7. The Dawn of Nano-scale System-on-Package by David Vye, Microwave Journal
February Cover Story

Multi-chip design is an evolving technology that offers faster time-to-market and lower development costs compared to single IC solutions yet can still deliver functionality and reduced size. SoP is the leading multi-chip technology today, whereby embedded passive components are approaching the 1000 components per square centimeter milestone. As process technology transitions from the micro to nano scale in the 2010 timeframe, SoP will deliver more capability in ultra-miniaturized packages. This development must occur hand-in-hand with increased capabilities in EDA design flows and simulation technologies as well as a growing knowledge of how to address the complexities of IC/package co-design among engineering teams.

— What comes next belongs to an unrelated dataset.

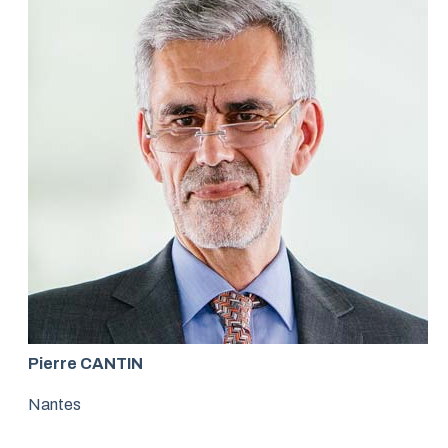
Pierre CANTIN
Nantes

8. Nonlinear Vector Network Analyzer Applications by Loren Betts, Agilent Technologies Inc
March Technical Feature

The NVNA has enabled a number of new measurement applications. Component behavior and complex signal analysis can be analyzed in the time, frequency and power domains with vector error correction applied. Memory effects can be analyzed utilizing the multi-envelope domain and the new nonlinear scattering coefficients (X-parameters) can be measured and then used for design and analysis of active components and systems.

9. Understanding Noise Parameter Measurement by Lawrence P. Dunleavy, Modelithics Inc.
February Application Note

In the following, the data taken on samples from the Mini-Circuits SAV amplifier series will be used. Figure 3 shows the picture of a device sample as mounted in a coplanar waveguide test fixture setup for RF wafer probe testing. TRL standards, fabricated with the same ground-signal-ground test interface, were used along with the NIST Multical method6 to establish the measurement reference planes at the locations indicated. These same reference planes were established for noise parameter measurements using Maury ATS software. Figure 4 shows examples of S-parameter measurement results, made on three test samples SAV-581+, using HP8510B with a TRL calibration, from 0.1 to 18 GHz. Figure 5 shows the noise parameters measured on SAV-581+ devices from 0.5 to 6 GHz. Clockwise, from upper left, are the minimum noise figure, Fmin (dB), the 50 Ω noise figure F50 (dB), Γsopt and equivalent noise resistance Rn

10. The New Power Brokers: High Voltage RF Devices by David Vye, Editor, Microwave Journal; Leonard Pelletier, Freescale Semiconductor; Steven Theeuwen, NXP Semiconductors; Dave Aichele, RFMD; Ray Crampton, Nitronex; Ray Pengelly, Cree Inc.; Brian Battaglia, HVVi Semiconductors
June Cover Story

Ever since Bell Lab physicists Shockley, Bardeen and Brattain invented the transistor, this little solid state device has been constantly evolving; leveraging the advantages of different semiconductor and process technologies and addressing an increasing number of applications once reserved for tubes. Sixty-plus years later — driven by a number of promising commercial and defense-related markets — transistors (and MMICs) specifically targeting high power applications in the RF and microwave frequency range continue to be the focus of sizable research and development.

Among the changing landscape of RF/microwave semiconductor developments, devices with material properties that can sustain high electric breakdown are of particular interest. To understand the state of the high power transistor market, we spoke to a number of leading vendors. Our discussion was mostly concerned with devices that could produce in excess of 30 W at UHF/VHF frequencies and above (up to X-band). These are the high-power transistors required for avionics, radar, EW and wireless infrastructure applications. Although these devices are also found in medical equipment, those applications will not be part of our focus in this article. The following is a summary of our correspondence.